··· Input for this task

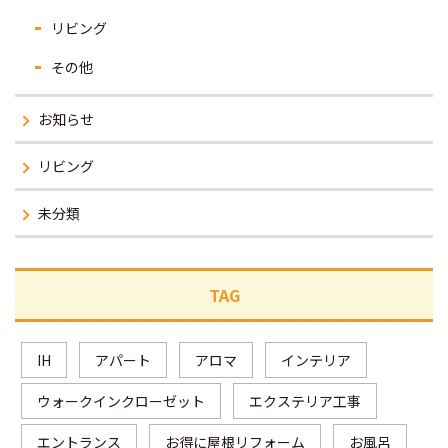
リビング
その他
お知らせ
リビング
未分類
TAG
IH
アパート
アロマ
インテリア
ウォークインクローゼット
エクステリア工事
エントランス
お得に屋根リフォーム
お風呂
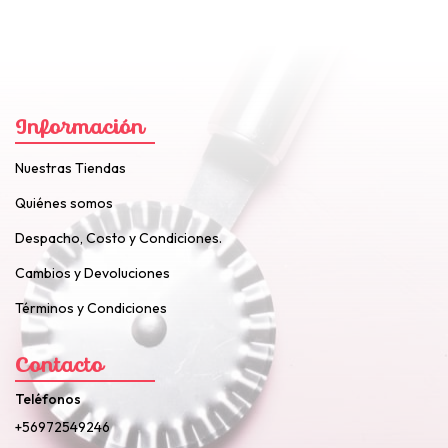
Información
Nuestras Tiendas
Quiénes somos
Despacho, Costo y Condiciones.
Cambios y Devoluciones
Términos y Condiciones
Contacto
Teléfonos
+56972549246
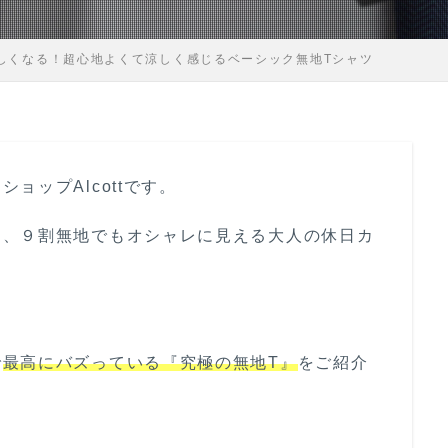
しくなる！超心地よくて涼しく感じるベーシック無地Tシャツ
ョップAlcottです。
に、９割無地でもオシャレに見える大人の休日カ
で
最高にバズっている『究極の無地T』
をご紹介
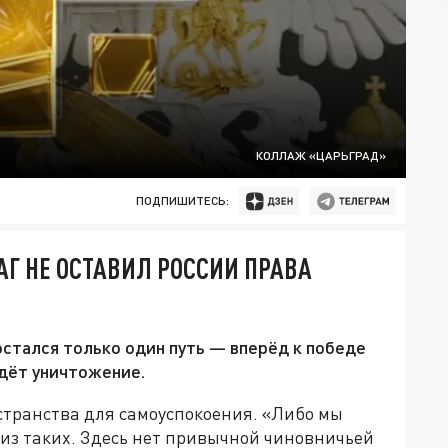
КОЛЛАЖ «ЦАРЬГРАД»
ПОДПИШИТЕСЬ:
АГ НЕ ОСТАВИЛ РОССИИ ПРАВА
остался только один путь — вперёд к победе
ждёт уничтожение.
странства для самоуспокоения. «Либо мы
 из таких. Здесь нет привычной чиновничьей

······
··· Input for this task

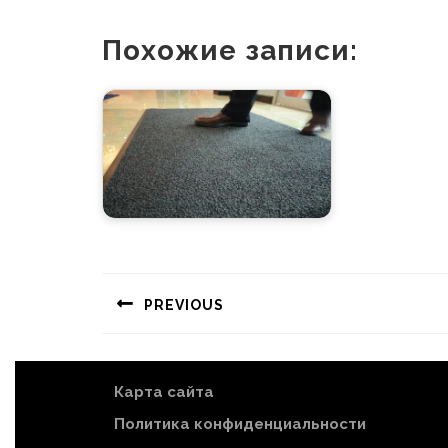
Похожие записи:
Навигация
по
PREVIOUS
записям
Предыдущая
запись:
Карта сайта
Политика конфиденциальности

······
··· Input for this task

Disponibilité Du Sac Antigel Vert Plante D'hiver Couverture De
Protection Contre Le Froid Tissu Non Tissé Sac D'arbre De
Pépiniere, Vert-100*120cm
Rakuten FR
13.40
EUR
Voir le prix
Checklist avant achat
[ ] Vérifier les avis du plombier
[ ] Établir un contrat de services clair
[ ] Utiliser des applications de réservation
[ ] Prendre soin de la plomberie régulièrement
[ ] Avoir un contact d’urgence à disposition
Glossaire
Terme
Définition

······

§ Description of the task
Filter the data above by the word "Vert" and copy every line that matches.

§ Problem solution
Disponibilité Du Sac Antigel Vert Plante D'hiver Couverture De
Pépiniere, Vert-100*120cm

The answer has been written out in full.